Eigenvalues and eigenvectors

What are eigenvectors?

  • A Matrix is a mathematical object that acts on a (column) vector, resulting in a new vector, i.e. Ax=b
  • An eigenvector is the resulting vector that is parallel to x (some multiple of x)
    $$ {A}\underline{x}=\lambda \underline{x} $$
  • The eigenvectors with an eigenvalue of zero are the vectors in the nullspace
  • If A is singular (takes some non-zero vector into 0) then λ=0

What are the eigenvectors and eigenvalues for projection matrices?
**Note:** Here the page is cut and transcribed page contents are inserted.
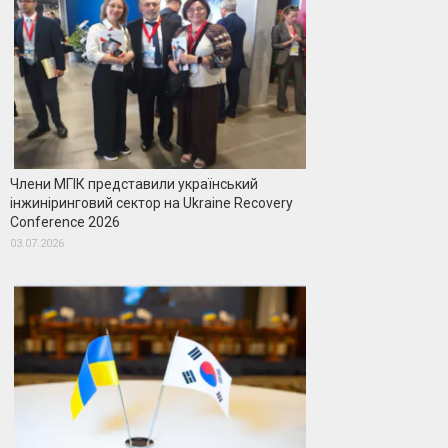
Члени МГІК представили український
інжиніринговий сектор на Ukraine Recovery
Conference 2026
03.07.2026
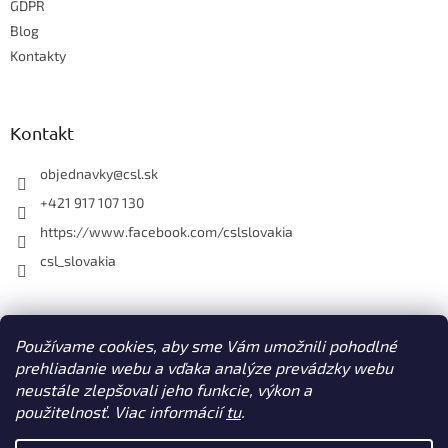
e
GDPR
p
r
Blog
v
Kontakty
k
y
v
ý
Kontakt
p
i
objednavky
@
csl.sk
s
u
+421 917 107 130
https://www.facebook.com/cslslovakia
csl_slovakia
Facebook
Používame cookies, aby sme Vám umožnili pohodlné
prehliadanie webu a vďaka analýze prevádzky webu
neustále zlepšovali jeho funkcie, výkon a
použitelnosť. Viac informácií
tu
.
Vytvoril Shoptet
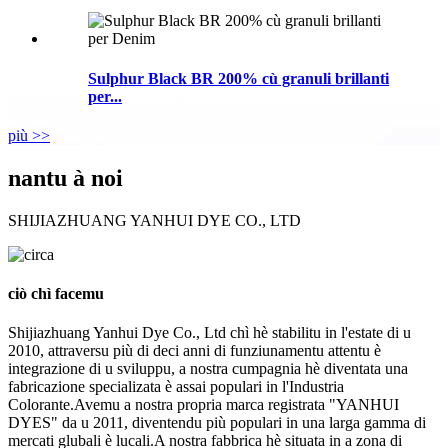
Sulphur Black BR ​​200% cù granuli brillanti
per...
più >>
nantu à noi
SHIJIAZHUANG YANHUI DYE CO., LTD
ciò chì facemu
Shijiazhuang Yanhui Dye Co., Ltd chì hè stabilitu in l'estate di u
2010, attraversu più di deci anni di funziunamentu attentu è
integrazione di u sviluppu, a nostra cumpagnia hè diventata una
fabricazione specializata è assai populari in l'Industria
Colorante.Avemu a nostra propria marca registrata "YANHUI
DYES" da u 2011, diventendu più populari in una larga gamma di
mercati glubali è lucali.A nostra fabbrica hè situata in a zona di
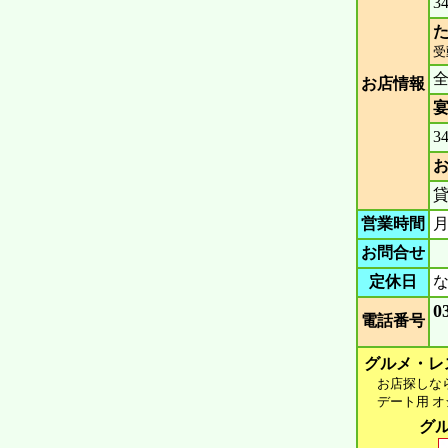
3
た
受
お店情報
宴
3
営業時間
月
お問合せ
定休日
0
電話番号
グルメ・レ
お店探しなら 
デート用 オシ
グル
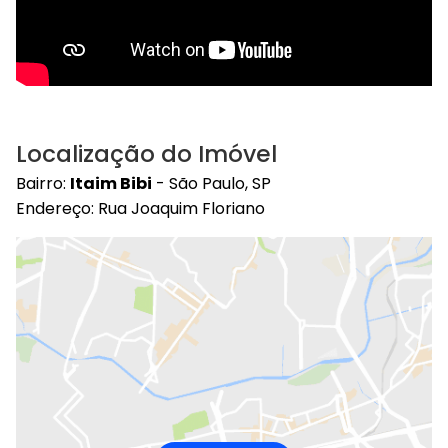
Localização do Imóvel
Bairro:
Itaim Bibi
- São Paulo, SP
Endereço: Rua Joaquim Floriano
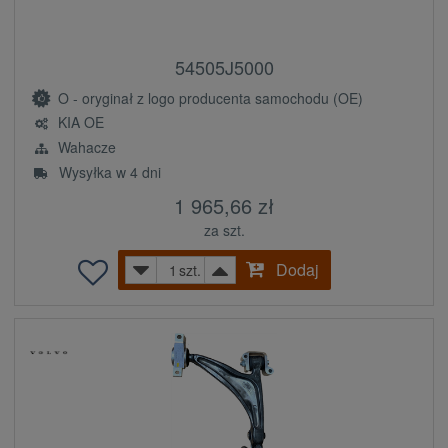
54505J5000
O - oryginał z logo producenta samochodu (OE)
KIA OE
Wahacze
Wysyłka w 4 dni
1 965,66 zł
za szt.
Dodaj
szt.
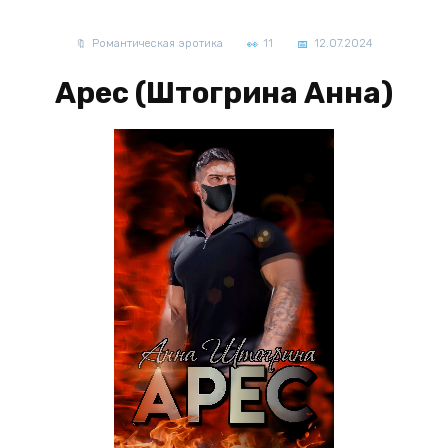
Романтическая эротика
11
12.07.2024
Арес (Штогрина Анна)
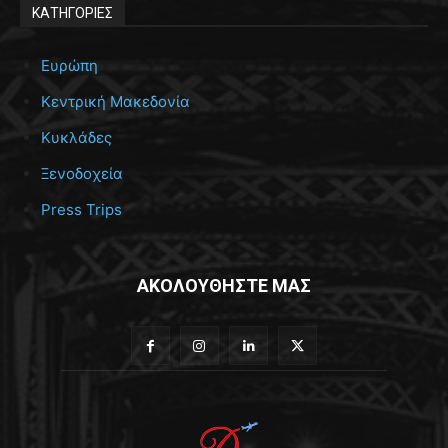
ΚΑΤΗΓΟΡΙΕΣ
Ευρώπη
Κεντρική Μακεδονία
Κυκλάδες
Ξενοδοχεία
Press Trips
ΑΚΟΛΟΥΘΗΣΤΕ ΜΑΣ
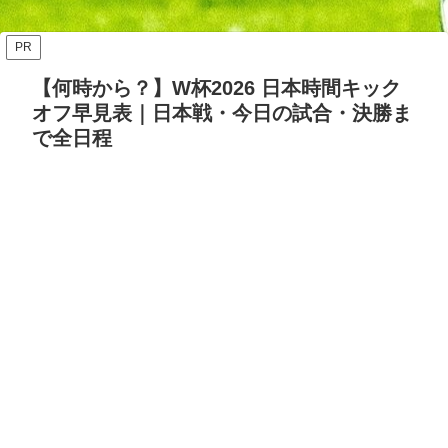
ッズ答え合わせ【Opta検
要・日程・参加カテゴリ【随
証】
時更新】
PR
【何時から？】W杯2026 日本時間キック
オフ早見表｜日本戦・今日の試合・決勝ま
で全日程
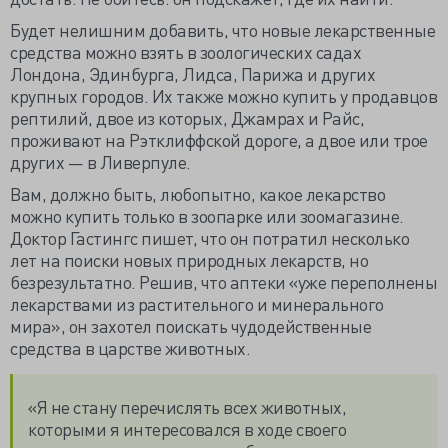
Будет нелишним добавить, что новые лекарственные
средства можно взять в зоологических садах
Лондона, Эдинбурга, Лидса, Парижа и других
крупных городов. Их также можно купить у продавцов
рептилий, двое из которых, Джамрах и Райс,
проживают на Рэтклиффской дороге, а двое или трое
других — в Ливерпуле.
Вам, должно быть, любопытно, какое лекарство
можно купить только в зоопарке или зоомагазине.
Доктор Гастингс пишет, что он потратил несколько
лет на поиски новых природных лекарств, но
безрезультатно. Решив, что аптеки «уже переполнены
лекарствами из растительного и минерального
мира», он захотел поискать чудодейственные
средства в царстве животных.
«Я не стану перечислять всех животных,
которыми я интересовался в ходе своего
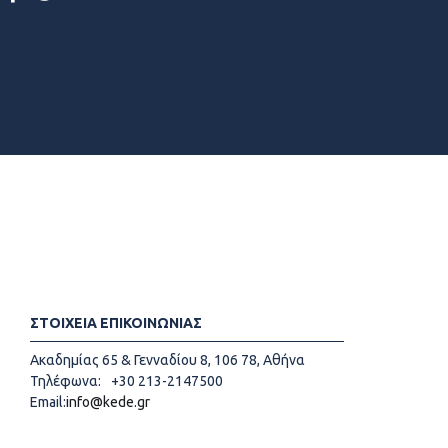
ΣΤΟΙΧΕΙΑ ΕΠΙΚΟΙΝΩΝΙΑΣ
Ακαδημίας 65 & Γενναδίου 8, 106 78, Αθήνα
Τηλέφωνα:
+30 213-2147500
Email:
info@kede.gr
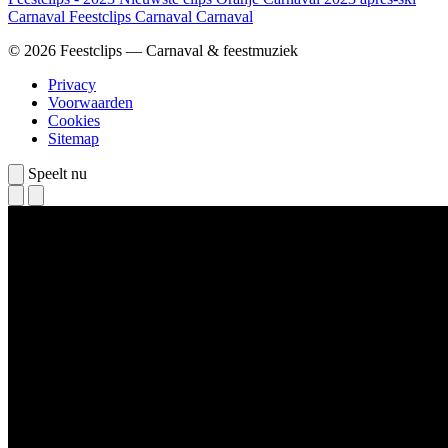
Carnaval
Feestclips
Carnaval
Carnaval
© 2026 Feestclips — Carnaval & feestmuziek
Privacy
Voorwaarden
Cookies
Sitemap
Speelt nu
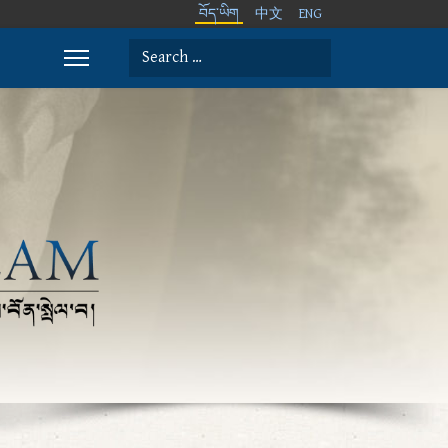
བོད་ཡིག
中文
ENG
Search
Type 2 or more characters for results.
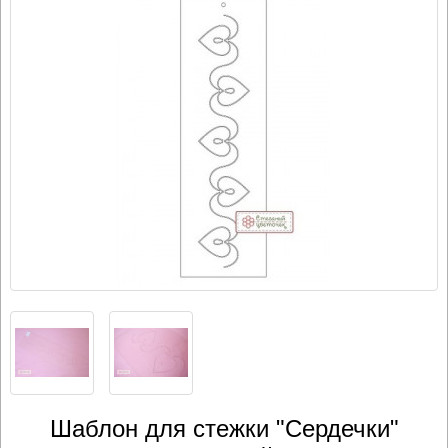
Шаблон для стежки "Сердечки"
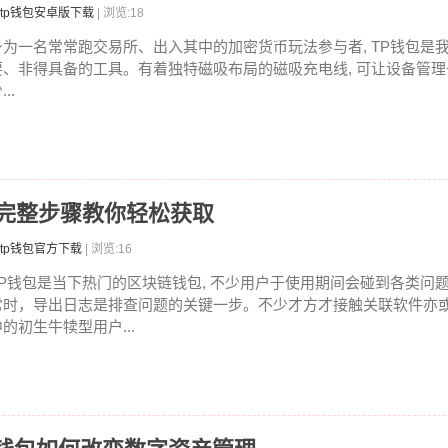
tp钱包安卓版下载
| 浏览:18
身为一名常常跑交易所、出入其中的加密货币玩法参与者, TP钱包是
要、非得具备的工具。有着独特磁吸布局的磁吸充电线, 可让设备管
...
？完整步骤教你轻松获取
tp钱包官方下载
| 浏览:16
TP钱包是当下热门的区块链钱包, 不少用户于使用期间会碰到各类问
常时，导出日志是排查问题的关键一步。不少才方才接触关联软件亦
中的初生牛犊型用户...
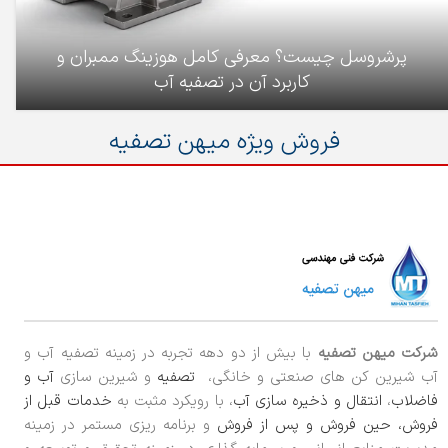
پرشروسل چیست؟ معرفی کامل هوزینگ ممبران و
کاربرد آن در تصفیه آب
فروش ویژه میهن تصفیه
شرکت میهن تصفیه
با بیش از دو دهه تجربه در زمینه تصفیه آب و
آب شیرین کن های صنعتی و خانگی،
تصفیه
و شیرین سازی
آب و
فاضلاب
،
انتقال و ذخیره سازی آب
، با رویکرد مثبت به
خدمات قبل از
فروش، حین فروش و پس از فروش
و برنامه ریزی مستمر در زمینه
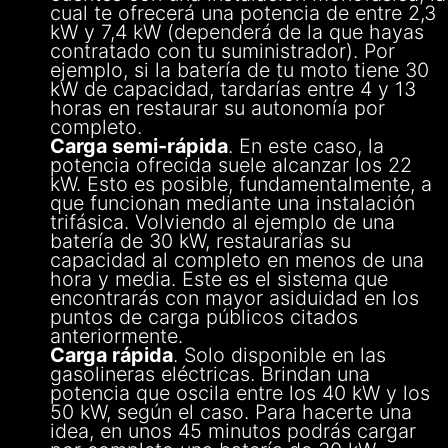
cual te ofrecerá una potencia de entre 2,3
kW y 7,4 kW (dependerá de la que hayas
contratado con tu suministrador). Por
ejemplo, si la batería de tu moto tiene 30
kW de capacidad, tardarías entre 4 y 13
horas en restaurar su autonomía por
completo.
Carga semi-rápida
. En este caso, la
potencia ofrecida suele alcanzar los 22
kW. Esto es posible, fundamentalmente, a
que funcionan mediante una instalación
trifásica. Volviendo al ejemplo de una
batería de 30 kW, restaurarías su
capacidad al completo en menos de una
hora y media. Este es el sistema que
encontrarás con mayor asiduidad en los
puntos de carga públicos citados
anteriormente.
Carga rápida
. Solo disponible en las
gasolineras eléctricas. Brindan una
potencia que oscila entre los 40 kW y los
50 kW, según el caso. Para hacerte una
idea, en unos 45 minutos podrás cargar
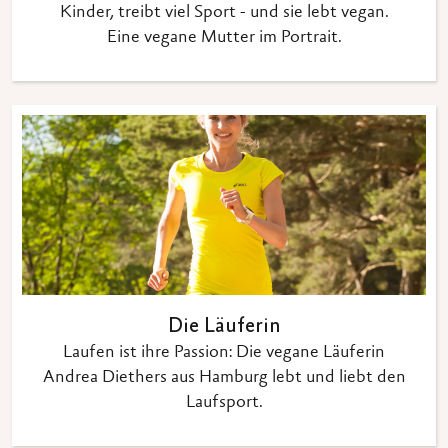
Kinder, treibt viel Sport - und sie lebt vegan.
Eine vegane Mutter im Portrait.
Die Läuferin
Laufen ist ihre Passion: Die vegane Läuferin
Andrea Diethers aus Hamburg lebt und liebt den
Laufsport.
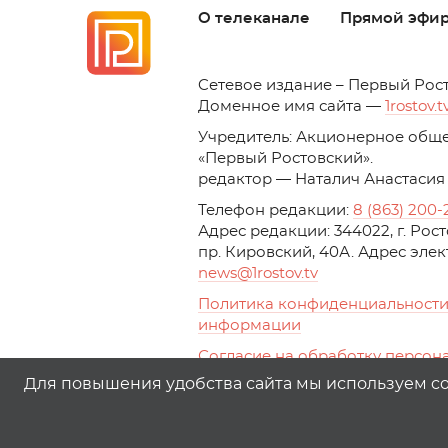
О телеканале
Прямой эфи
C
етевое издание – Первый Рос
Доменное имя сайта —
1rostov.t
Учредитель: Акционерное обще
«Первый Ростовский». 
редактор — Наталич Анастасия
Телефон редакции:
8 (863) 200-
Адрес редакции: 344022, г. Ро
пр. Кировский, 40А. Адрес эле
news
@1rostov.tv
Политика конфиденциальности
информации
Согласие на обработку персон
с помощью сервисов Yandex.Metr
Для повышения удобства сайта мы используем coo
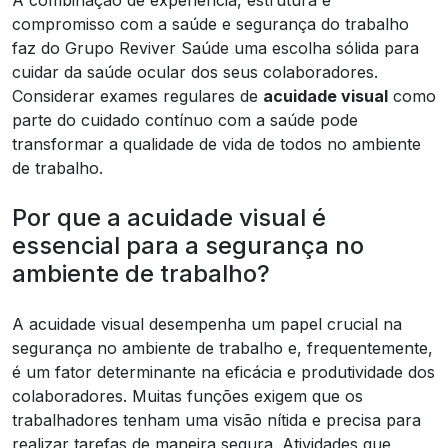
compromisso com a saúde e segurança do trabalho
faz do Grupo Reviver Saúde uma escolha sólida para
cuidar da saúde ocular dos seus colaboradores.
Considerar exames regulares de
acuidade visual
como
parte do cuidado contínuo com a saúde pode
transformar a qualidade de vida de todos no ambiente
de trabalho.
Por que a acuidade visual é
essencial para a segurança no
ambiente de trabalho?
A acuidade visual desempenha um papel crucial na
segurança no ambiente de trabalho e, frequentemente,
é um fator determinante na eficácia e produtividade dos
colaboradores. Muitas funções exigem que os
trabalhadores tenham uma visão nítida e precisa para
realizar tarefas de maneira segura. Atividades que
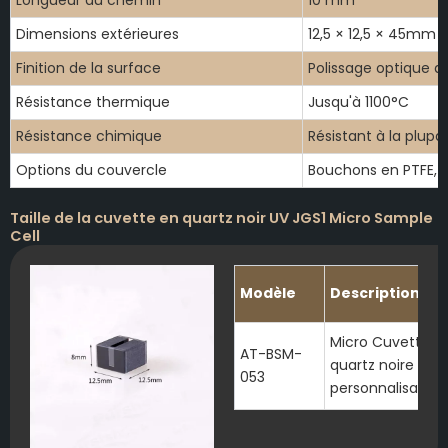
Dimensions extérieures
12,5 × 12,5 × 45mm
Finition de la surface
Polissage optique d
Résistance thermique
Jusqu'à 1100°C
Résistance chimique
Résistant à la plupa
Options du couvercle
Bouchons en PTFE, 
Taille de la cuvette en quartz noir UV JGS1 Micro Sample
Cell
Modèle
Description
Micro Cuvette à
AT-BSM-
quartz noire
053
personnalisable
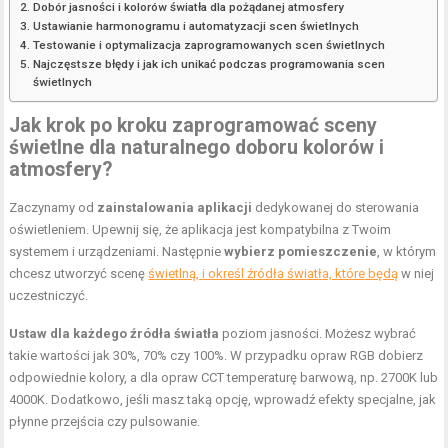
Dobór jasności i kolorów światła dla pożądanej atmosfery
Ustawianie harmonogramu i automatyzacji scen świetlnych
Testowanie i optymalizacja zaprogramowanych scen świetlnych
Najczęstsze błędy i jak ich unikać podczas programowania scen
świetlnych
Jak krok po kroku zaprogramować sceny
świetlne dla naturalnego doboru kolorów i
atmosfery?
Zaczynamy od
zainstalowania aplikacji
dedykowanej do sterowania
oświetleniem. Upewnij się, że aplikacja jest kompatybilna z Twoim
systemem i urządzeniami. Następnie
wybierz pomieszczenie
, w którym
chcesz utworzyć scenę
świetlną, i określ źródła światła, które będą
w niej
uczestniczyć.
Ustaw dla każdego źródła światła
poziom jasności. Możesz wybrać
takie wartości jak 30%, 70% czy 100%. W przypadku opraw RGB dobierz
odpowiednie kolory, a dla opraw CCT temperaturę barwową, np. 2700K lub
4000K. Dodatkowo, jeśli masz taką opcję, wprowadź efekty specjalne, jak
płynne przejścia czy pulsowanie.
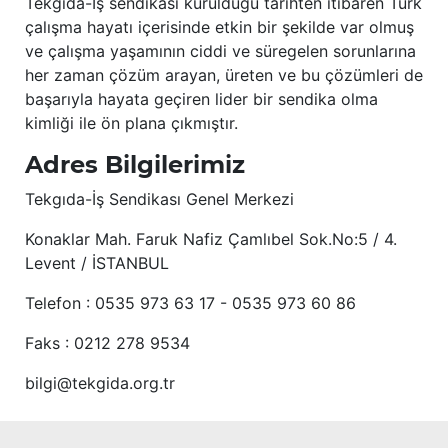
Tekgıda-İş sendikası kurulduğu tarihten itibaren Türk
çalışma hayatı içerisinde etkin bir şekilde var olmuş
ve çalışma yaşamının ciddi ve süregelen sorunlarına
her zaman çözüm arayan, üreten ve bu çözümleri de
başarıyla hayata geçiren lider bir sendika olma
kimliği ile ön plana çıkmıştır.
Adres Bilgilerimiz
Tekgıda-İş Sendikası Genel Merkezi
Konaklar Mah. Faruk Nafiz Çamlıbel Sok.No:5 / 4.
Levent / İSTANBUL
Telefon : 0535 973 63 17 - 0535 973 60 86
Faks : 0212 278 9534
bilgi@tekgida.org.tr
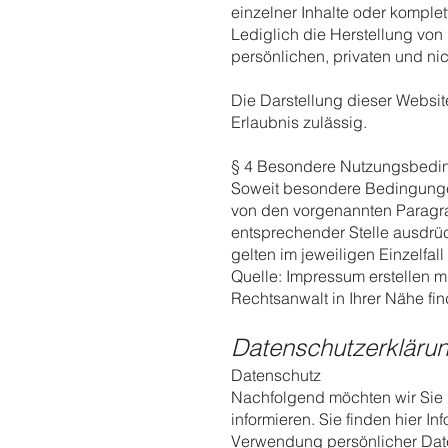
einzelner Inhalte oder komplette
Lediglich die Herstellung vo
persönlichen, privaten und ni
Die Darstellung dieser Website
Erlaubnis zulässig.
§ 4 Besondere Nutzungsbed
Soweit besondere Bedingunge
von den vorgenannten Paragr
entsprechender Stelle ausdrüc
gelten im jeweiligen Einzelf
Quelle: Impressum erstellen mi
Rechtsanwalt in Ihrer Nähe fi
Datenschutzerkläru
Datenschutz
Nachfolgend möchten wir Sie 
informieren. Sie finden hier 
Verwendung persönlicher Date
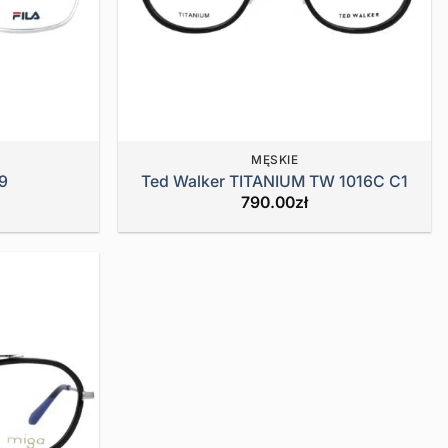
MĘSKIE
79
Ted Walker TITANIUM TW 1016C C1
790.00
zł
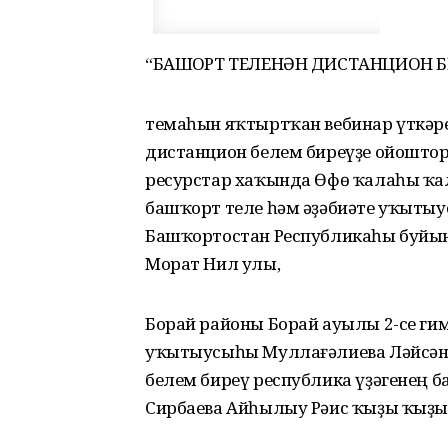
“БАШҠОРТ ТЕЛЕНӘН ДИСТАНЦИОН Б
темаһын яҡтыртҡан вебинар үткәре
дистанцион белем биреүҙе ойоштор
ресурстар хаҡында Өфө ҡалаһы ҡа
башҡорт теле һәм әҙәбиәте уҡытыу
Башҡортостан Республикаһы буйын
Морат Нил улы,
Борай районы Борай ауылы 2-се ги
уҡытыусыһы Муллағәлиева Ләйсән 
белем биреү республика үҙәгенең 
Сирбаева Айһылыу Рәис ҡыҙы ҡыҙы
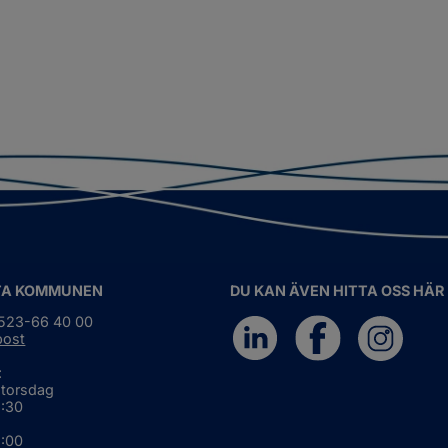
TA KOMMUNEN
DU KAN ÄVEN HITTA OSS HÄR
0523-66 40 00
post
:
 torsdag
6:30
5:00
  • A projection matrix P projects some vector (b) onto a subspace (in 3-space we are talking about a plane through the origin)
  • Pb is not in the same direction as b
  • A vector x that is already in the subspace will result in Px=x, so λ=1
  • Another good x would be one perpendicular to the subspace, i.e. Px=0x, so λ=0

What are the eigenvectors and eigenvalues for permutation matrices?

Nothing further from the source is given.